2. Unit Definition of PrtP Enzyme Activity First, 0.4 ml of 30 mM MES-NaOH buffer (pH 6.5) containing 0.02% FTC-casein was added to 0.1 ml of a commercial proteolytic enzyme trypsin solution (manufactured by Sigma, enzyme activity). 11,100 Unit / mg) was added and reacted at 30 ° C. for 1 hour. 1.2 ml of 5% trichloroacetic acid was added, mixed by vortexing, and allowed to stand at room temperature for 15 minutes. 0.3 ml of the supernatant obtained by centrifugation at 15000 × g for 5 minutes was mixed with 2 ml of 500 mM Tris-HCl (pH 8.5), and the fluorescence intensity was measured. The measurement was performed using an MTP-800AFC / Lab microplate reader (Corona Electric Co., Ltd.) under conditions of an excitation wavelength of 490 nm and a fluorescence wavelength of 530 nm.
On the other hand, instead of the trypsin solution, a living cell body of Lactococcus lactis having a PrtP enzyme gene prepared by the method described later, a crushed cell body product, or a PrtP enzyme fraction was added, and a decomposition reaction was performed in the same manner. As a result, the fluorescence intensity value obtained by decomposing one unit of trypsin was converted into a PrtP enzyme in the case of degrading with a live cell of Lactococcus lactis having a PrtP enzyme gene, a crushed cell or a PrtP enzyme fraction. One enzyme unit of activity was defined.

3. Preparation of milk protein degradation product First, a dairy medium containing 10% (W / W) reduced skim milk powder containing 70 mM disodium β-glycerophosphate was sterilized at 95 ° C. for 30 minutes, and the seed culture of each strain was determined. Inoculated with 3% and cultured at 30 ° C. for 16 hours. At this time, 0.5% glucose and 0.05% yeast extract were added to the medium as required by the strain. Thereafter, the pH was adjusted to 6.8 using 1% trisodium citrate and an aqueous sodium hydroxide solution, and the cells were obtained by centrifugation. Next, the cells were washed twice with 30 mM MES-NaOH buffer (pH 6.5) containing 10 mM calcium chloride, suspended in the same buffer, and washed cells (live cells) concentrated 10 times. Moreover, the heat processing for 10 minutes were performed at 90 degreeC with respect to a part of microbial cell.
Next, 1% of viable cells or heat-treated cells was added to a 50 mM Tris-HCl buffer (pH 6.5) solution containing 1% casein, and the mixture was maintained at 30 ° C. for 24 hours with gentle stirring. After the reaction, it was sterilized by heating at 90 ° C. for 10 minutes, adjusted to pH 4.6 with hydrochloric acid, and the supernatant was collected by centrifugation. The collected solution was adjusted to pH 6.5 with an aqueous sodium hydroxide solution and concentrated to 1/50 volume by freeze concentration.

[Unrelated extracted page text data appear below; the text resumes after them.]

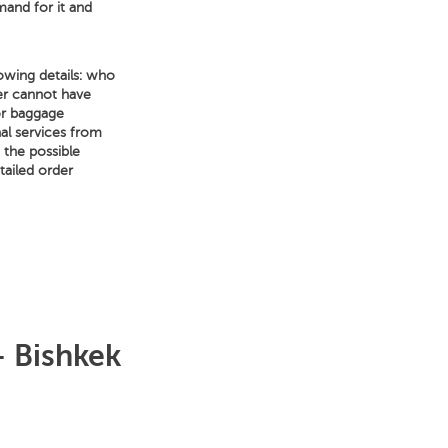
mand for it and
owing details: who
er cannot have
for baggage
nal services from
f the possible
tailed order
– Bishkek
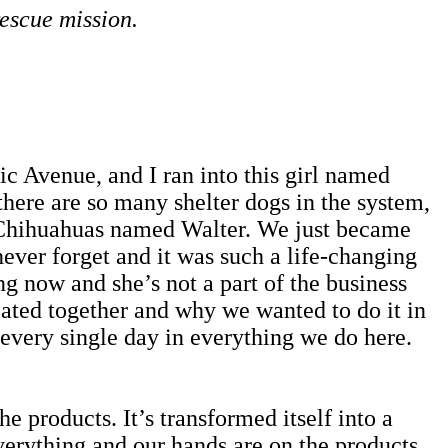
escue mission.
Avenue, and I ran into this girl named
ere are so many shelter dogs in the system,
e Chihuahuas named Walter. We just became
l never forget and it was such a life-changing
ng now and she’s not a part of the business
ated together and why we wanted to do it in
h every single day in everything we do here.
e products. It’s transformed itself into a
verything and our hands are on the products.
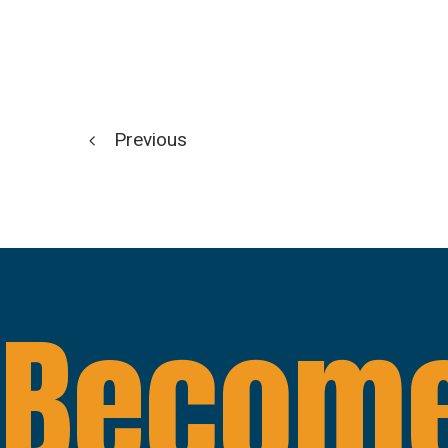
Previous
Become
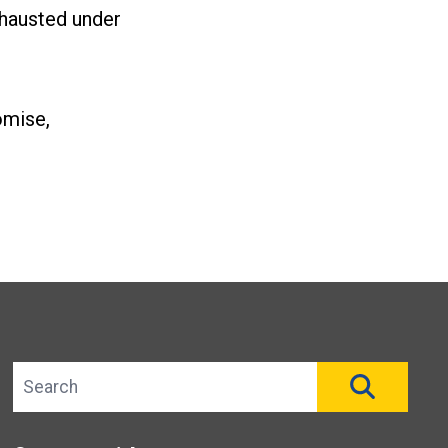
xhausted under
omise,
Search site
SEAR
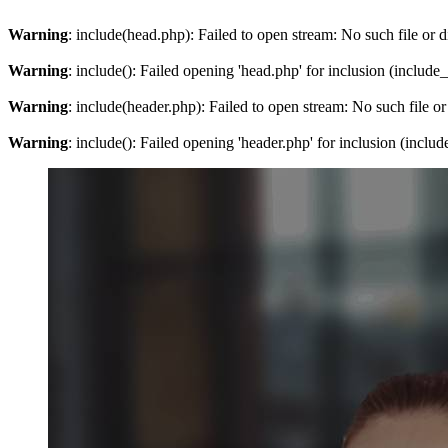
Warning
: include(head.php): Failed to open stream: No such file or d
Warning
: include(): Failed opening 'head.php' for inclusion (include
Warning
: include(header.php): Failed to open stream: No such file or
Warning
: include(): Failed opening 'header.php' for inclusion (inclu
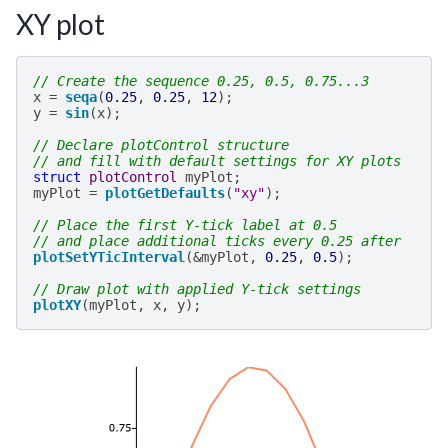
XY plot
// Create the sequence 0.25, 0.5, 0.75...3
x
=
seqa
(
0.25
,
0.25
,
12
);
y
=
sin
(
x
);
// Declare plotControl structure
// and fill with default settings for XY plots
struct
plotControl
myPlot
;
myPlot
=
plotGetDefaults
(
"xy"
);
// Place the first Y-tick label at 0.5
// and place additional ticks every 0.25 after
plotSetYTicInterval
(
&
myPlot
,
0.25
,
0.5
);
// Draw plot with applied Y-tick settings
plotXY
(
myPlot
,
x
,
y
);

4). Measurement of bifidobacteria growth-promoting activity 4-1 Measurement of the number of bifidobacteria The medium containing total milk protein 5% (W / W) and lactose 5% (W / W) was sterilized at 90 ° C. for 10 minutes, as described above. A fixed amount of casein degradation product of each prepared strain of Lactococcus lactis was added, inoculated with 0.1% culture of Bifidobacterium longum ATCC BAA-999 strain, and cultured at 37 ° C. for 16 hours. . After cultivation, the number of bifidobacteria was measured by a serial dilution method using a TOS propionic acid agar medium (manufactured by Yakult Pharmaceutical Co., Ltd.).

4-2 Measurement of pH Fluctuation In the culture test of 4-1, it is known that lactic acid and acetic acid are produced with the growth of bifidobacteria and the pH of the medium is lowered. For this reason, the degree of growth of bifidobacteria can be determined from the degree of decrease in the pH of the medium. The pH was measured using a pH meter (manufactured by HORIBA). The bifidobacteria growth-promoting activity of the milk protein degradation product of the present invention was judged based on a difference in pH decrease of 0.3 or more compared to the control without addition.

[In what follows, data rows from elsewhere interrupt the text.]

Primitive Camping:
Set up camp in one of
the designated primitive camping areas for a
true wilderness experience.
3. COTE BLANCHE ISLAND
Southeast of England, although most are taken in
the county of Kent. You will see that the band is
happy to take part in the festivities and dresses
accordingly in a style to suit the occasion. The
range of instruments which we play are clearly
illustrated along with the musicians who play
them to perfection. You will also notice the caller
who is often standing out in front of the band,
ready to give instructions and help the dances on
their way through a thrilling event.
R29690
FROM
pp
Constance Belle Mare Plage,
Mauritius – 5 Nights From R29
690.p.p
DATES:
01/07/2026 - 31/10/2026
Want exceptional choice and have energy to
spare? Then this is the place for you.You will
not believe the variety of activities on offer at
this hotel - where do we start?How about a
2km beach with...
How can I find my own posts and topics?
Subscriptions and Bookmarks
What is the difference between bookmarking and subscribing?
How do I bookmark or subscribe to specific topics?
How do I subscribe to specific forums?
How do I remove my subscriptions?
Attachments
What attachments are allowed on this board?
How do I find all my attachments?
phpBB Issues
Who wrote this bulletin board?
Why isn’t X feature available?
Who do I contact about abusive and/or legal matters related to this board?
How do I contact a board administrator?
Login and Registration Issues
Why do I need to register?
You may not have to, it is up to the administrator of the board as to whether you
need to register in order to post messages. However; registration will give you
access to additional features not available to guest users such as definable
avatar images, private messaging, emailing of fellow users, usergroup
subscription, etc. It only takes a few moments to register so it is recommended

5). First, a culture of Bifidobacterium longum ATCC BAA-999 strain was prepared as described in Example 1 below.
Next, a medium containing 5% (W / W) total milk protein and 5% (W / W) lactose was sterilized at 90 ° C. for 10 minutes, and the bacterial cells of each strain of Lactococcus lactis prepared as described above. 1% of the casein degradation product and 0.1% culture of Bifidobacterium longum ATCC BAA-999 strain were inoculated and cultured at 37 ° C. for 16 hours. The culture was rapidly cooled, and the number of bifidobacteria and pH were measured. The measurement results are shown in Table 1.

Compared with the additive-free control, the casein degradation product of the Lactococcus lactis subspices cremolith NBRC100676 strain and the Lactococcus lactis subspices lactis JCM20101 strain having the PrtP enzyme gene has a pH of 5. The number decreased to 0 or less, and the number of bifidobacteria reached around 3 × 10 ⁸ CFU / g. In contrast, each of Lactococcus lactis subspecies Cremolis ATCC-9625 strain, Lactococcus lactis subspices lactis NBRC12007 strain, and Lactococcus lactis subspices lactis strain JCM20128 not having a PrtP enzyme gene When the casein degradation product was added by viable cells, the pH was 5.5 or more and the number of bifidobacteria was 5 × 10 ⁷ CFU / g or less, which was not significantly different from the non-treated control. On the other hand, the casein degradation product by heat-treated cells did not show the bifidobacteria growth promoting activity.
That is, it is clear that the milk protein degradation product by the living strain of Lactococcus lactis having the PrtP enzyme gene has growth promoting ability against Bifidobacteria.
Since the casein degradation product of Lactococcus lactis subspecies lactis JCM20101 strain showed stronger bifidobacteria growth promoting activity, the degradation conditions were examined using the JCM20101 strain.

6). Comparison with Other Commercial Enzymes As described in 3 above, washed cells (PrtP enzyme-containing living cells) of Lactococcus lactis subspecies lactis JCM20101 strain were obtained.
Next, 3.5 unit / ml of PrtP enzyme-containing living cells as a PrtP enzyme unit was added to a 50 mM Tris-HCl buffer (pH 6.5) solution containing 1% casein, and gently stirred at 30 ° C. for 24 hours. Retained. After the reaction, the mixture was sterilized by heating at 90 ° C. for 10 minutes, adjusted to pH 4.6 with hydrochloric acid, and the supernatant was collected by centrifugation. The collected supernatant was adjusted to pH 6.5 with an aqueous sodium hydroxide solution and concentrated to 1/20 volume by freeze concentration.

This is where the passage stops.